Urgana atılan “düğüm” ise oldukça manidardı.

CHP’nin cemaziyülevvelini bilenler, “gardırop devrimleri” yüzünden binlerce Müslüman’ın idam edildiğini unutmayanlar, “darağacı” izlenimi veren bu paylaşımla, muhaliflere örtülü mesajlar verildiğini öne sürüyor.

“Helalleşme’ tiyatrosuyla yürütülen bu seçim kampanyasının ardından maazallah iktidara gelirlerse, Kılıçdaroğlu ve adamlarının çok büyük bir “hesaplaşma” içerisine girecekleri söyleniyor.

Üstelik bu “sır” değil.. 

Bizatihi Kemal Kılıçdaroğlu, hizmetle geçen 21 yıllık AK Parti iktidarıyla hesaplaşacaklarını, milli iradenin temsilcilerini, “Hapislerde çürüteceğiz, ağır cezalar getireceğiz” sözleriyle, zindanlarda çürüteceklerini dillendiriyor.

Tabii Bay Kemal konuşur da avanesi boş durur mu? 

“Oğlum” dediği Ekrem İmamoğlu’nun, iktidara yönelik, “akıllarını başlarından alırım” şeklindeki efelenmeleri…

Terör tutuklusu Selahattin Demirtaş’ın, Başkan Erdoğan’ı hedef alan, “Sen benim için ‘kaygılanmayı’ bırak da kendi vereceğin hesabı düşün” şeklindeki tehdit içerikli ifadeleri…

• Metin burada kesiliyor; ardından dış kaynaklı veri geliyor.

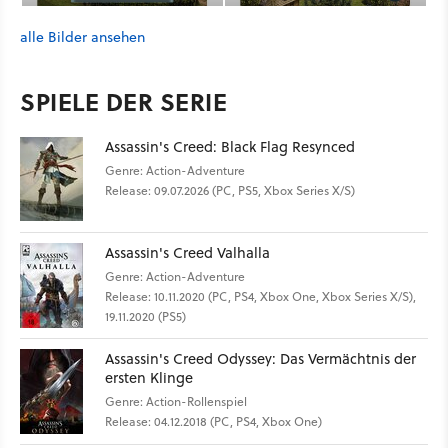
alle Bilder ansehen
SPIELE DER SERIE
Assassin's Creed: Black Flag Resynced
Genre: Action-Adventure
Release: 09.07.2026 (PC, PS5, Xbox Series X/S)
Assassin's Creed Valhalla
Genre: Action-Adventure
Release: 10.11.2020 (PC, PS4, Xbox One, Xbox Series X/S),
19.11.2020 (PS5)
Assassin's Creed Odyssey: Das Vermächtnis der
ersten Klinge
Genre: Action-Rollenspiel
Release: 04.12.2018 (PC, PS4, Xbox One)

Tabela partisi DP’nin Genel Başkanı Gültekin Uysal’ın, “devr-i sabık yaratacağız” çıkışı…

CHP Grup Başkanvekili Özgür Özel’in, “Recep Tayyip Erdoğan mahkûm olacaktır, hesap verecektir! And olsun! And olsun! And olsun!” yemini…

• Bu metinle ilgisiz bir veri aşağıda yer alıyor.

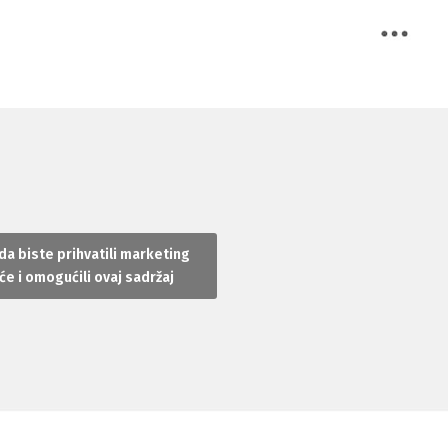
 da biste prihvatili marketing
će i omogućili ovaj sadržaj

Türk ordusuna “satılmış” diyen ve mahkeme bastığı için dokunulmazlığı kaldırılan CHP Mersin Milletvekili Ali Mahir Başarır’ın, “Ama bir kişi özel yargılanacak. O Süleyman Soylu. Ona asla af yok” sözleri..

CHP’li eski asker Dursun Çiçek’in, başsavcıların kendisine ‘Onları iktidardan indirin bakın nasıl yargılıyoruz göreceksiniz” dediklerini, anlatması..

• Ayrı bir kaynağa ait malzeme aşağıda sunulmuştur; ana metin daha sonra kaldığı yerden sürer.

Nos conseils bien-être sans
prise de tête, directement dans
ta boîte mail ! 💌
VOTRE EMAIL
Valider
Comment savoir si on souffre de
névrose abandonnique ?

Terör partisi HDP çatısı altından Meclis’e giren TİP’li Ahmet Şık’ın, “Muhalefeti de AK Parti ve MHP’ye bırakmayacağız. AK Parti kapatılacak. Hepsi suç örgütü üyesi olmaktan yargılanacak” şeklindeki küstah tehdidi…

Yine CHP’li Meclisi üyesi Müslim Sarı’nın, “Hesaplaşacağımız kitleler mutlaka olacak” demesi…

Son olarak CHP’li emekli Amiral Türker Ertürk’ün, “Bakın artık iktidar değişecek. Ama acılı ama acısız, bu iktidar değişecek. Onun için herkes aklını başına devşirmeli” şeklindeki kan donduran ifadeleri…

Metin Akpınar ve Ataol Behramoğlu gibi sanatçı bozuntularının, cumhurbaşkanımıza yönelik “idam” göndermeleri…

Besleme anketlerle iktidar rüyası görmeye başlayan zillet paydaşlarının, mütedeyyin kesime yönelik nasıl bir nefret beslediklerini ve seçime sayılı günler kala gözlerini iyice kararttıklarını gözler önüne seriyor…

Tabii 7’li koalisyon ortakları şimdiden millete ve milli iradenin temsilcilerine yönelik zulüm fırtınası estireceklerini aleni şekilde deklare edince, tabanları da boş durmadı…

Onlar da seçimi beklemeden, mübarek Ramazan ayında harekete geçtiler…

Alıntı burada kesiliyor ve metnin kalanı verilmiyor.